• [To do] In the data, find each line where the word "Medicare" appears and list that line.

■ ■ ■ ■

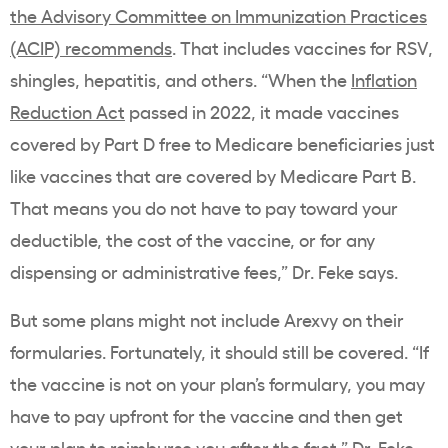
the Advisory Committee on Immunization Practices
(ACIP) recommends
. That includes vaccines for RSV,
shingles, hepatitis, and others. “When the
Inflation
Reduction Act
passed in 2022, it made vaccines
covered by Part D free to Medicare beneficiaries just
like vaccines that are covered by Medicare Part B.
That means you do not have to pay toward your
deductible, the cost of the vaccine, or for any
dispensing or administrative fees,” Dr. Feke says.
But some plans might not include Arexvy on their
formularies. Fortunately, it should still be covered. “If
the vaccine is not on your plan’s formulary, you may
have to pay upfront for the vaccine and then get
your plan to reimburse you after the fact,” Dr. Feke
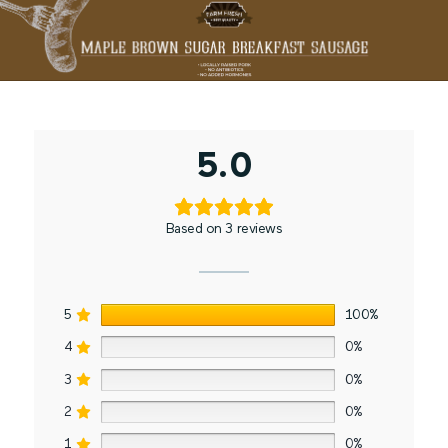
5.0
Based on 3 reviews
5
100%
4
0%
3
0%
2
0%
1
0%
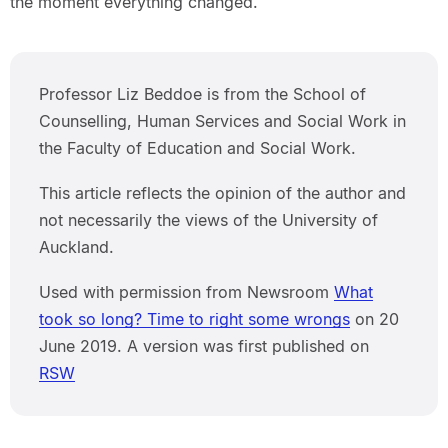
the moment everything changed.
Professor Liz Beddoe is from the School of
Counselling, Human Services and Social Work in
the Faculty of Education and Social Work.
This article reflects the opinion of the author and
not necessarily the views of the University of
Auckland.
Used with permission from Newsroom
What
took so long? Time to right some wrongs
on 20
June 2019. A version was first published on
RSW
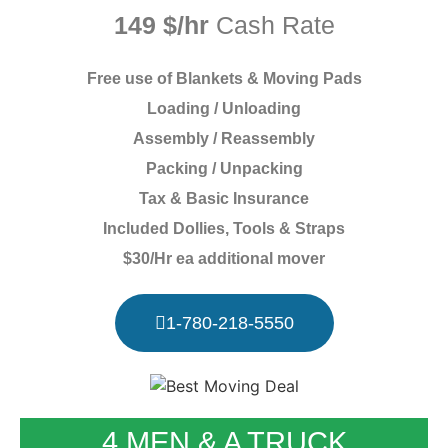
149 $/hr
Cash Rate
Free use of Blankets & Moving Pads
Loading / Unloading
Assembly / Reassembly
Packing / Unpacking
Tax & Basic Insurance
Included Dollies, Tools & Straps
$30/Hr ea additional mover
1-780-218-5550
4 MEN & A TRUCK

■ ■ ■ ■

• [Task answer]
covered by Part D free to Medicare beneficiaries just
like vaccines that are covered by Medicare Part B.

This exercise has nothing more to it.